Los terroristas malienses buscan mártires en España

Ouissal El Hajoui :

La Polícía Nacional española ha detenido a dos miembros de la filial de Al Qaeda en el Magreb Islámico (AQMI), que responde al perfil de los dos terroristas chechenos que perpetraron el atentado de Boston.

De origen magrebí, residentes en el extranjero, de entre 20 y 35 años, con una fuerte fe en la religión musulmana y, sobre todo, con una crisis de identidad. Este es el perfil de los mártires que la yihad islamista, asentada en el Sahel, busca en países como España.
Nou Mediouni y Hassan el Jaaouani, argelino y marroquí respectivamente, han sido detenidos por la policía española ante las sospechas de que colaboraban desde el país ibérico con la Yihad en Mali. “La Policía llevaba un año con esta investigación y con la detención se evitan riesgos mayores”, ha declarado a Europa Press, Jorge Fernández Díaz, ministro del Interior.
Nou Mediouni, quien celebró los atentados de Boston, vive en Zaragoza y es informático de profesión. La policía había detectado que el detenido formaba parte de un foro de carácter yihadista al que sólo se podía acceder a través de una contraseña. Según el ministerio del Interior, Mediouni habría recibido indicaciones para ir a un campo de entrenamiento en Malí. Sin embargo, sus deseos de convertirse en mártir se vieron frustrados por la fuerte presión policial.

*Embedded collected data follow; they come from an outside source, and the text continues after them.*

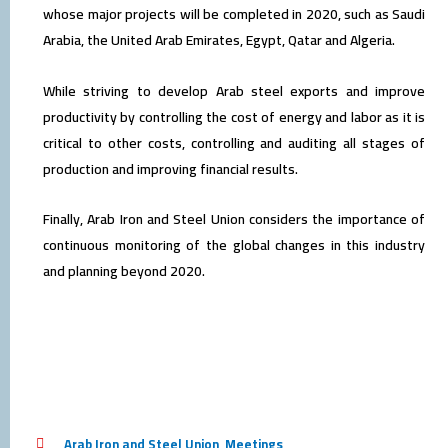
whose major projects will be completed in 2020, such as Saudi
Arabia, the United Arab Emirates, Egypt, Qatar and Algeria.
While striving to develop Arab steel exports and improve
productivity by controlling the cost of energy and labor as it is
critical to other costs, controlling and auditing all stages of
production and improving financial results.
Finally, Arab Iron and Steel Union considers the importance of
continuous monitoring of the global changes in this industry
and planning beyond 2020.
Arab Iron and Steel Union
,
Meetings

Por su parte, Hassan el Jaaouni, que residía en Murcia llegó a contactar con la célula maliense de Al Qaeda en el Magreb Islámico, concretamente, y según la policía, con los organizadores del secuestro y asesinato de dos ciudadanos franceses en Níger en 2011. “Ambos responden al perfil de lobo solitario, como es el caso de Merah, el autor de los asesinatos en Toulouse o los dos chechenos que han cometido el crimen de Boston”, ha explicado Fernández Díaz.

Ambos radicales residían en España desde hace muchos años y contactaron con la célula terrorista para ayudarles a continuar con su lucha y poder morir algún día como mártires. La operación, en la que ha colaborado la policía marroquí y francesa continúa abierta. “Es evidente que el nivel de amenaza no es superior al de otros momentos, pero sabemos cómo estas personas se radicalizan y es evidente que ya estaba suficientemente madura la información como para evitar riesgos mayores”, ha agregado el titular de Interior.